--- Work instructions ---
Go line by line through the data and copy those with the word "najmanje".

____ Input data

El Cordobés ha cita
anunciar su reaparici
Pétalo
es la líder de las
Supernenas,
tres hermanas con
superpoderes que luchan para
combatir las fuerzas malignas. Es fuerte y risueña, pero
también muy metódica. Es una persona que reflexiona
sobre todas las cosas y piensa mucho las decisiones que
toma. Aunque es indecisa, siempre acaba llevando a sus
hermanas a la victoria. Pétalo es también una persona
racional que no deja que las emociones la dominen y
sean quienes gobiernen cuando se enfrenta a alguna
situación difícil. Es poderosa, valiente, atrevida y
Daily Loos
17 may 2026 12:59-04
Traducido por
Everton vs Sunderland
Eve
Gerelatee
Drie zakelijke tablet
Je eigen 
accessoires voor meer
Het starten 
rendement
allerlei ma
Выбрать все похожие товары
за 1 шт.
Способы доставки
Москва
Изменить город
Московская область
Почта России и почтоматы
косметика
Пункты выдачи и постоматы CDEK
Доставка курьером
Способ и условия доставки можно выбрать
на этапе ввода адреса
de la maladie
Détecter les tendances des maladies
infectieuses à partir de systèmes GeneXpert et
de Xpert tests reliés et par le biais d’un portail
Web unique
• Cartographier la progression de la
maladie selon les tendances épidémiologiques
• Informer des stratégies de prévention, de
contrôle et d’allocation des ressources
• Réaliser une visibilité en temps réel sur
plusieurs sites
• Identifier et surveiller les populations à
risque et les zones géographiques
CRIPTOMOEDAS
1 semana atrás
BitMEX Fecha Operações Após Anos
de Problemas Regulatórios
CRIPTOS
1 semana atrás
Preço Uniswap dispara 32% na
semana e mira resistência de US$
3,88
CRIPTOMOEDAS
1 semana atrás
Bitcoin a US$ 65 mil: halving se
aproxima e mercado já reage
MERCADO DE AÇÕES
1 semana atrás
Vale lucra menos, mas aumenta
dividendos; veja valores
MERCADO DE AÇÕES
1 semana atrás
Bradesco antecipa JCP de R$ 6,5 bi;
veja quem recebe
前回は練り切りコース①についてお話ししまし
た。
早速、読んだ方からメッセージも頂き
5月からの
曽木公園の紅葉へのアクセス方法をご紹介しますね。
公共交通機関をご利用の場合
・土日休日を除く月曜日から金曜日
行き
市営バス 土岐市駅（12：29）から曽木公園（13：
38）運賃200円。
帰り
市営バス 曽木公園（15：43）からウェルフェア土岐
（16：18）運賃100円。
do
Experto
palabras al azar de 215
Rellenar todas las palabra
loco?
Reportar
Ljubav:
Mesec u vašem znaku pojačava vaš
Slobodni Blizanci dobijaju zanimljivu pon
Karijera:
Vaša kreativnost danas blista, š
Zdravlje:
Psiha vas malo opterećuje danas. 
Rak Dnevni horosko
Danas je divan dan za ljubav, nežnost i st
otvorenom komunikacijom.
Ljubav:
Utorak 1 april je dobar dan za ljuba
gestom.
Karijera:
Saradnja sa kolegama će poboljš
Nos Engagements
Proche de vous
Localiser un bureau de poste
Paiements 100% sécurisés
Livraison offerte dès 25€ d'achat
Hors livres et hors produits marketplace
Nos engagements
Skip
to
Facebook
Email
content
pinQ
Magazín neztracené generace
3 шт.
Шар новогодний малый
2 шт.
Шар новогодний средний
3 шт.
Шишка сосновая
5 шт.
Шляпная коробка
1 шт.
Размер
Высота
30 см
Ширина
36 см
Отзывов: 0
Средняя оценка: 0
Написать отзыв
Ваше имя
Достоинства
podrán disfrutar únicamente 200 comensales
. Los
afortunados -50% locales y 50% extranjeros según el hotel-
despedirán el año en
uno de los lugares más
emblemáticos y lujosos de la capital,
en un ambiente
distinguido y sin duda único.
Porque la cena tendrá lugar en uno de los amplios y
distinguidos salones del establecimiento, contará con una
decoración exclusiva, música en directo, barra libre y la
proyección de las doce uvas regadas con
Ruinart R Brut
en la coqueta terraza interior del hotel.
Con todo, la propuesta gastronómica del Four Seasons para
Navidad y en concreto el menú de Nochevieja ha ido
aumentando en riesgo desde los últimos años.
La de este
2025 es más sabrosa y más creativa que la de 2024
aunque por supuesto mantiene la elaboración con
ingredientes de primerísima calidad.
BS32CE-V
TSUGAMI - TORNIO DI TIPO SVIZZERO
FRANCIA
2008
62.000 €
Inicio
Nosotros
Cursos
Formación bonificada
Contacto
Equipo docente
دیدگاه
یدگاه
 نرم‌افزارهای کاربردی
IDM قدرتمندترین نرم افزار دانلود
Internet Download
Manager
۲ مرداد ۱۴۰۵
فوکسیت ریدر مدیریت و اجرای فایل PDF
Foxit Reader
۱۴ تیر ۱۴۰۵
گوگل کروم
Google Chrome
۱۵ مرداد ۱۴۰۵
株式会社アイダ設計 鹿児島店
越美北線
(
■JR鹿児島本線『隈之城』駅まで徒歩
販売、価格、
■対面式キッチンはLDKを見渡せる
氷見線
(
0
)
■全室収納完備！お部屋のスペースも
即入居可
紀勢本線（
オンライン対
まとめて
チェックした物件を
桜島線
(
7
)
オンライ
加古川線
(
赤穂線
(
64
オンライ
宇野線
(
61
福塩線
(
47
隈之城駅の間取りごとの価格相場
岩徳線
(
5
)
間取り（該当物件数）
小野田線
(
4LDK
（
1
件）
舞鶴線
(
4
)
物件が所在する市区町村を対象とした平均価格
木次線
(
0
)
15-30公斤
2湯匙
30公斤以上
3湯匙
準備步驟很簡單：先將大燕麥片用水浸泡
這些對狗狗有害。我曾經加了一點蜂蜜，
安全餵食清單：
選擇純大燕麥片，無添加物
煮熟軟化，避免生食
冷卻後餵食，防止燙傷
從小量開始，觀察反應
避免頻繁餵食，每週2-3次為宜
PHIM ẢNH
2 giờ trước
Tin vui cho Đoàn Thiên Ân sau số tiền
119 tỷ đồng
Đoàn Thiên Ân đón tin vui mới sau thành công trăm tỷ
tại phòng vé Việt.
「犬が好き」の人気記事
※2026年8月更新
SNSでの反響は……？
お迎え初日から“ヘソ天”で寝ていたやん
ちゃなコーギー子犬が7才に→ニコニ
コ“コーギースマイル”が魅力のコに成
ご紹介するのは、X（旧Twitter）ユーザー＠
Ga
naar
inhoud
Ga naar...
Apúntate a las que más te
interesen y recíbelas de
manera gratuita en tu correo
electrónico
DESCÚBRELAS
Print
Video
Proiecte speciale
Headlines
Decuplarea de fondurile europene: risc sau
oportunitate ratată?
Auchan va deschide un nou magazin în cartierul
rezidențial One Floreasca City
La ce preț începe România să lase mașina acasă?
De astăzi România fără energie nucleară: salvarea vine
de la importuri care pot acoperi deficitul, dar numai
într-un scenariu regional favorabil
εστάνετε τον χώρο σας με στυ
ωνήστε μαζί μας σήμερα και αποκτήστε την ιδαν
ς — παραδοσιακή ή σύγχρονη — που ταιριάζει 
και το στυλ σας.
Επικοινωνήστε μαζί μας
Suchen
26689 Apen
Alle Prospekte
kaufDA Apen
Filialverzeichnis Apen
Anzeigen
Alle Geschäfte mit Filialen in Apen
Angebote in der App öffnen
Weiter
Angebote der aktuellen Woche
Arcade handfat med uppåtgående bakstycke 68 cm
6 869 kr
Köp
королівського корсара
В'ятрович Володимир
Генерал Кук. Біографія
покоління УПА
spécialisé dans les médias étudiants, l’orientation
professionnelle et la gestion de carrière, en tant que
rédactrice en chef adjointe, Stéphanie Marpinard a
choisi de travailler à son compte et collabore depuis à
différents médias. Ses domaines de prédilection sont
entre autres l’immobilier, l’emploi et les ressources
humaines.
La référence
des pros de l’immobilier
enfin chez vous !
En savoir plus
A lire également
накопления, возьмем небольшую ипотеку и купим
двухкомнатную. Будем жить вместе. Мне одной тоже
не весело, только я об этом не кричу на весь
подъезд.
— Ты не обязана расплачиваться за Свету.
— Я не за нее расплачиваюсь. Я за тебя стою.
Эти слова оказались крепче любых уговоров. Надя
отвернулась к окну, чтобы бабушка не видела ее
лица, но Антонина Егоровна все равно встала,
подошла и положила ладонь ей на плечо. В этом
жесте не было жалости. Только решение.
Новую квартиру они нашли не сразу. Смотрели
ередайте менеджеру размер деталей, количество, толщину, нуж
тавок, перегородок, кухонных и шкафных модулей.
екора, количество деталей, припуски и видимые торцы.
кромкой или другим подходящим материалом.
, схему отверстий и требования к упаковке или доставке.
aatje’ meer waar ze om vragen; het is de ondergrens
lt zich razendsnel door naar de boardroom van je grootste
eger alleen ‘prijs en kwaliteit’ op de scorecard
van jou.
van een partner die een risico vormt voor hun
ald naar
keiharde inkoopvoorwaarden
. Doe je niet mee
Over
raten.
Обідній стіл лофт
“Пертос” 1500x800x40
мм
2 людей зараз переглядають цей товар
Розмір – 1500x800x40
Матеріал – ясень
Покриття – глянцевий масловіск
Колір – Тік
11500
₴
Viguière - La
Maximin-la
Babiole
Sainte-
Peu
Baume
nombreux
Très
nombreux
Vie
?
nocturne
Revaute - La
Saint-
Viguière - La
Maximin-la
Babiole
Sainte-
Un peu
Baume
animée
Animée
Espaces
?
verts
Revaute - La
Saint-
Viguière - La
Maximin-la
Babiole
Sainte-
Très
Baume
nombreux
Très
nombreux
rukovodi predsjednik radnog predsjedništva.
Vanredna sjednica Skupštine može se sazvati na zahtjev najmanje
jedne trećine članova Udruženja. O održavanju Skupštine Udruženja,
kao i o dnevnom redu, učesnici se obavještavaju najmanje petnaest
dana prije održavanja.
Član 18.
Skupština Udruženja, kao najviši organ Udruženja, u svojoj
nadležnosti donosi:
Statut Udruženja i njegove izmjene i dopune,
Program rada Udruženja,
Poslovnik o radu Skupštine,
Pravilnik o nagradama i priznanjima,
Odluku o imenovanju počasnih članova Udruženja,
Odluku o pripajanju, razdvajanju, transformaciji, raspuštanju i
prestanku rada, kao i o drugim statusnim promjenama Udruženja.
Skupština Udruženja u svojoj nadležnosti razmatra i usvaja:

________

--- Completed task ---
Vanredna sjednica Skupštine može se sazvati na zahtjev najmanje
kao i o dnevnom redu, učesnici se obavještavaju najmanje petnaest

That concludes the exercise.